:: Requirement ::
No picture belongs in the answer, which must hold exactly the lines from the one with "LOGIN (80, 673)" through the final line below.

:: Dataset records ::
+-------+
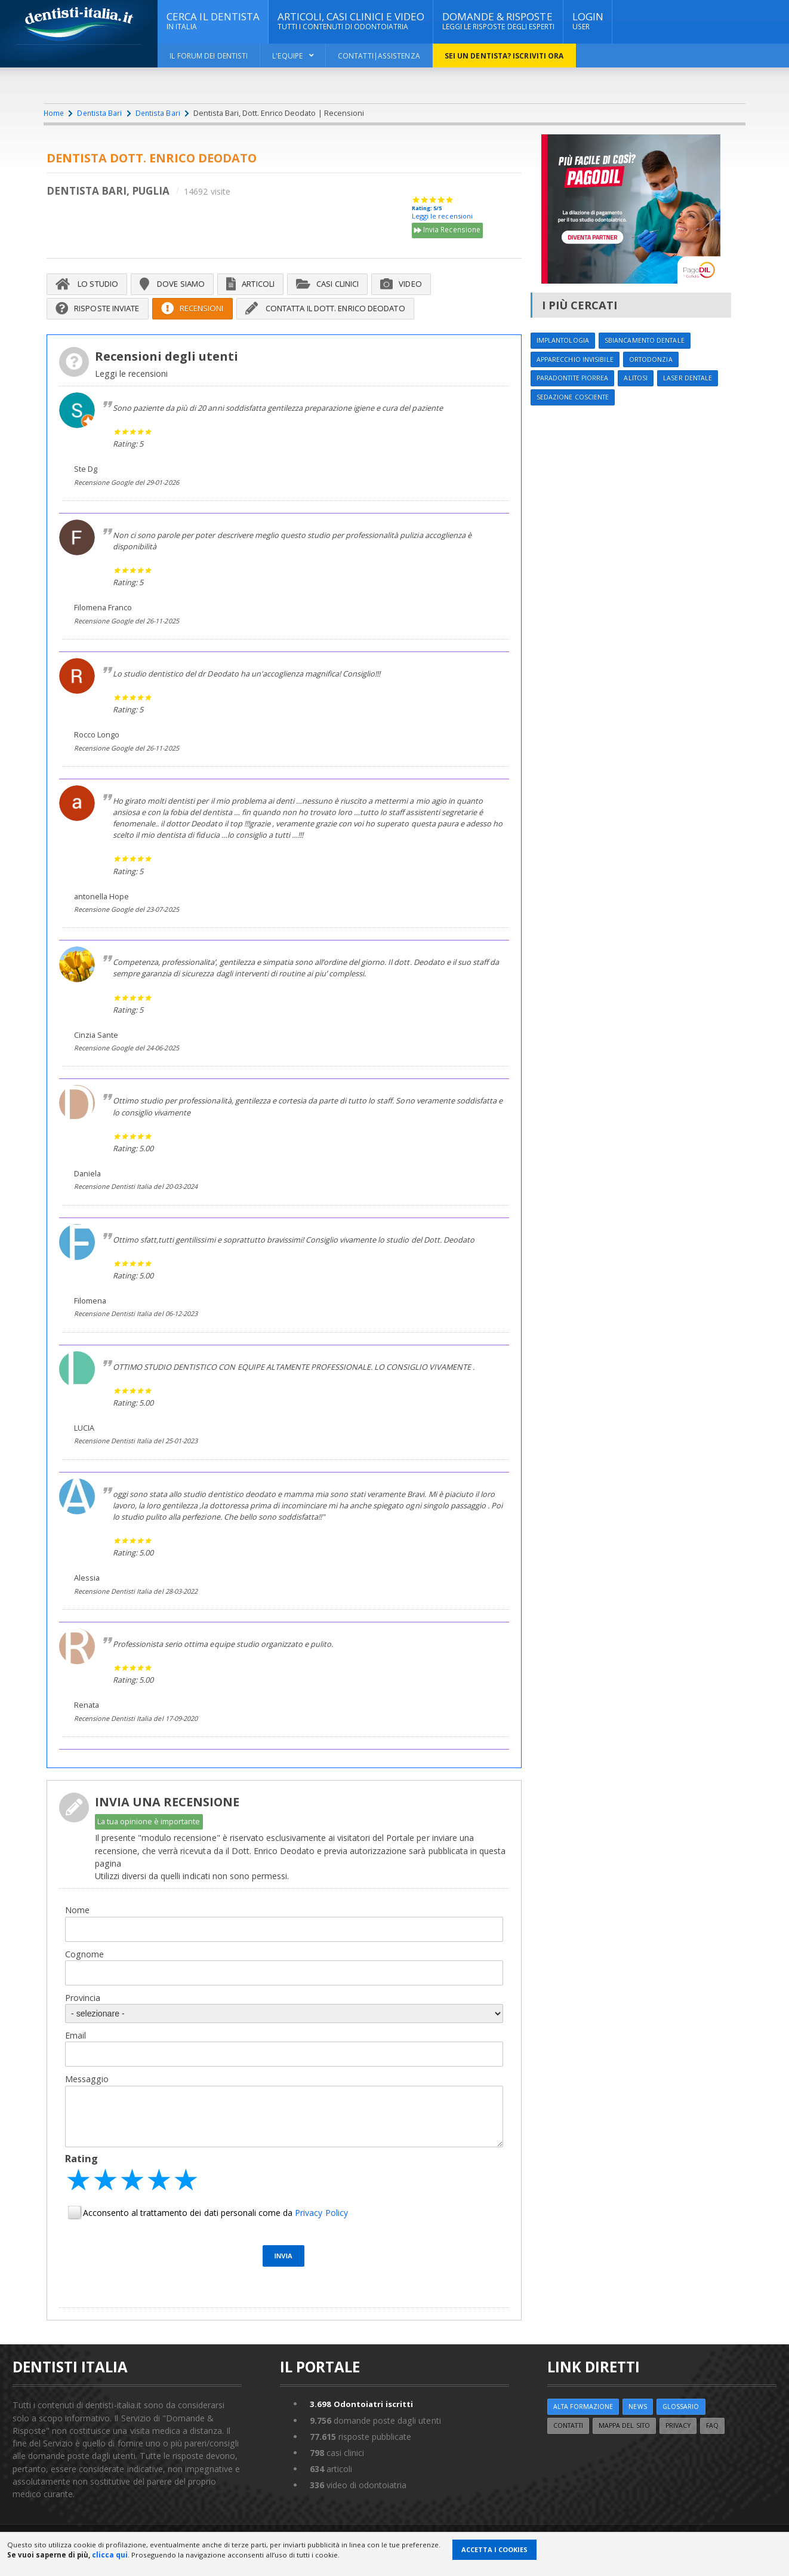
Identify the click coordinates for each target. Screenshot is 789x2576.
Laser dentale (696, 380)
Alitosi (642, 380)
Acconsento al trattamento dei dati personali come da (215, 2231)
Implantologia (565, 341)
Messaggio (87, 2098)
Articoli (266, 287)
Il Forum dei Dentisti (209, 56)
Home (54, 113)
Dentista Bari (101, 113)
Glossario (686, 2426)
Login (589, 21)
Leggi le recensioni (442, 217)
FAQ (724, 2446)
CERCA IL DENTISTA (213, 21)
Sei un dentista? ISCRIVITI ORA (511, 56)
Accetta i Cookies (494, 2549)
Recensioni (206, 313)
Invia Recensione (449, 232)
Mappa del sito (630, 2446)
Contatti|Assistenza (382, 56)
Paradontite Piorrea (575, 380)
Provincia (82, 2016)
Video (430, 287)
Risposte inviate (103, 313)
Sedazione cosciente (576, 400)
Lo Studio (90, 287)
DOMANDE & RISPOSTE (500, 21)
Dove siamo (182, 287)
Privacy (687, 2446)
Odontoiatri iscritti (363, 2423)
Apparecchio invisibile (577, 360)
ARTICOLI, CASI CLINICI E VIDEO (352, 21)
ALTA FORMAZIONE (584, 2426)
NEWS (641, 2426)
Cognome (84, 1972)
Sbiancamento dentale (651, 341)
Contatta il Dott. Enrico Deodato (356, 313)
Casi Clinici (350, 287)
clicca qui (110, 2554)
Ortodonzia (656, 360)
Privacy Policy (320, 2231)
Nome (77, 1928)
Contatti (570, 2446)
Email (75, 2054)
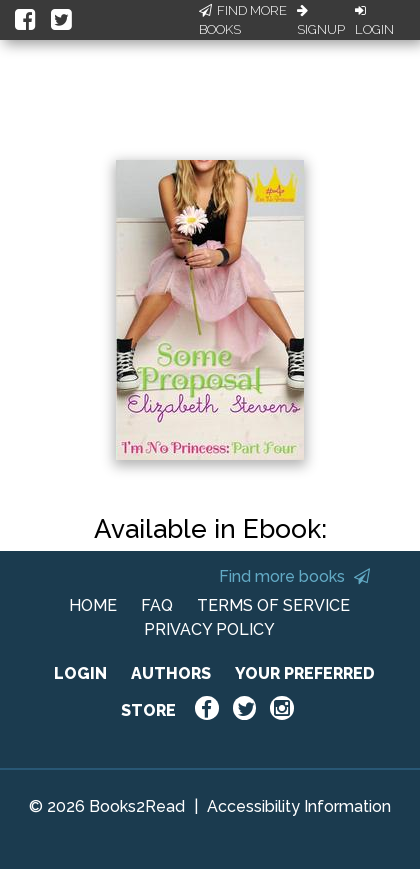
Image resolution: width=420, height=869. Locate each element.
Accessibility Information (299, 806)
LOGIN (80, 673)
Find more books (294, 576)
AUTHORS (171, 673)
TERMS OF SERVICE (273, 605)
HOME (93, 605)
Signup (321, 21)
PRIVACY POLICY (209, 629)
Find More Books (243, 20)
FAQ (157, 605)
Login (374, 21)
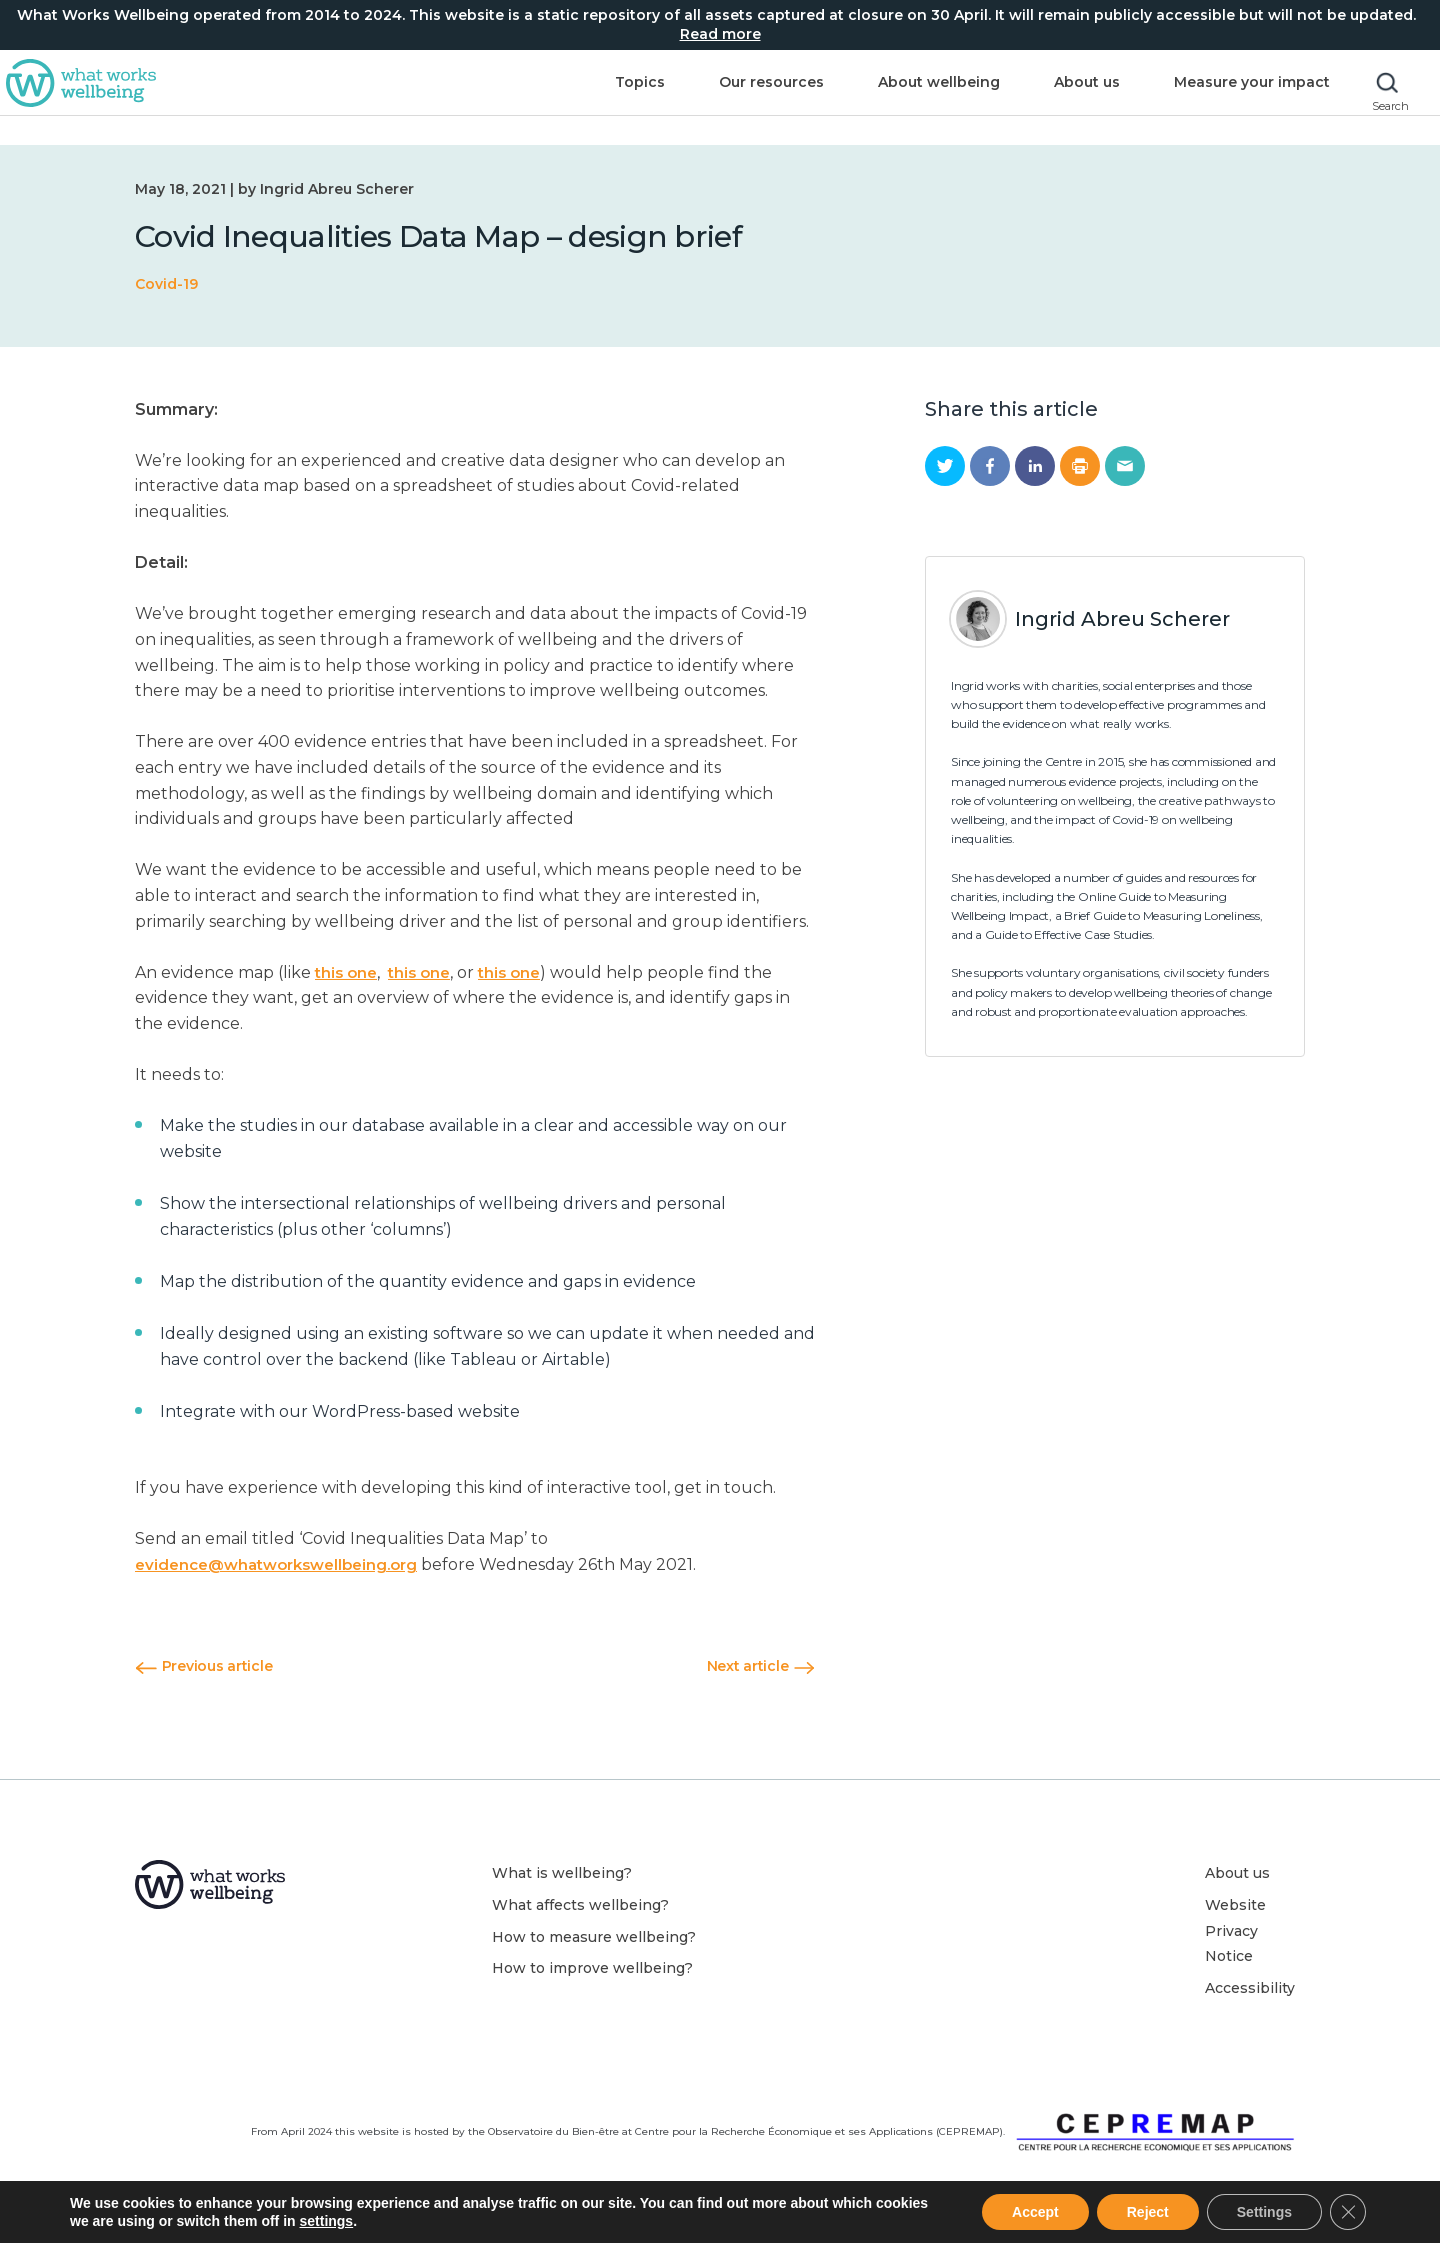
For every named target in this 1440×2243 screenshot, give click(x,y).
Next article (761, 1666)
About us (1046, 97)
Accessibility (1250, 1988)
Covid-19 (166, 284)
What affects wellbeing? (580, 1905)
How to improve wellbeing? (592, 1968)
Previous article (203, 1666)
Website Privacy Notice (1235, 1930)
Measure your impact (1211, 97)
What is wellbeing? (562, 1873)
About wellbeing (898, 97)
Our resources (730, 97)
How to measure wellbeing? (594, 1937)
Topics (599, 97)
+-------+
:: Exercise output ::
LOGIN (80, 673)
Find more books (294, 576)
AUTHORS (171, 673)
TERMS OF SERVICE (273, 605)
HOME (93, 605)
Signup (321, 21)
PRIVACY POLICY (209, 629)
Find More Books (243, 20)
FAQ (157, 605)
Login (374, 21)
For every named target in this 1440×2243 screenshot, give click(x,y).
Next article (761, 1666)
About us (1046, 97)
Accessibility (1250, 1988)
Covid-19 (166, 284)
What affects wellbeing? (580, 1905)
How to improve wellbeing? (592, 1968)
Previous article (203, 1666)
Website Privacy Notice (1235, 1930)
Measure your impact (1211, 97)
What is wellbeing? (562, 1873)
About wellbeing (898, 97)
Our resources (730, 97)
How to measure wellbeing? (594, 1937)
Topics (599, 97)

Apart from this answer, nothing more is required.